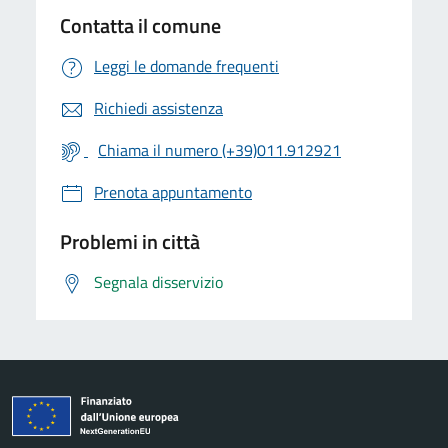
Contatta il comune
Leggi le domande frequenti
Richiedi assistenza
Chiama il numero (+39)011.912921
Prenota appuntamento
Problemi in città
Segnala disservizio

------

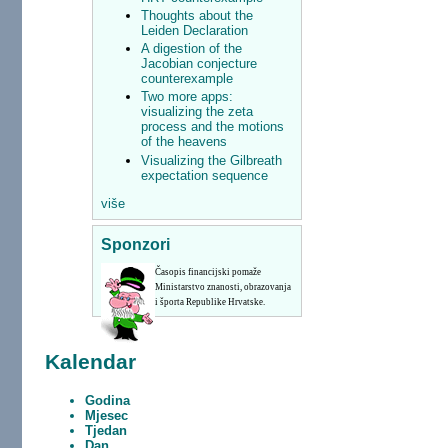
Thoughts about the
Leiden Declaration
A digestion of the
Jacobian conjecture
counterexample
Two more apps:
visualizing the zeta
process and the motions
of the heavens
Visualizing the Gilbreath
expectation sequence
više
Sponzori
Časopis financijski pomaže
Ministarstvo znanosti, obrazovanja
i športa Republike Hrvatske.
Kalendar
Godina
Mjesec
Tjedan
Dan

------

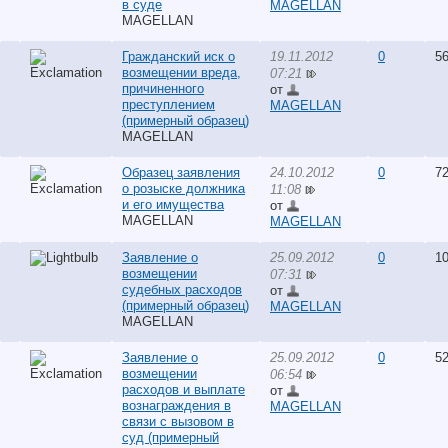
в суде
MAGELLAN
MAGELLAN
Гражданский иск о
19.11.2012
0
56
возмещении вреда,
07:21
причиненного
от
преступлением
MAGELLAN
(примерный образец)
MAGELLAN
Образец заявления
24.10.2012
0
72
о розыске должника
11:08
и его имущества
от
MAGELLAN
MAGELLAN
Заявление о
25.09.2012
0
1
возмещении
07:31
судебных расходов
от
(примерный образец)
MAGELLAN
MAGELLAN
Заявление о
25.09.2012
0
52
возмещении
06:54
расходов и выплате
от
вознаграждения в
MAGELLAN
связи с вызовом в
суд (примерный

------

== What is expected ==
Filter the listing above down to the lines that contain the word "расходов".

== Exercise solution ==
судебных расходов
расходов и выплате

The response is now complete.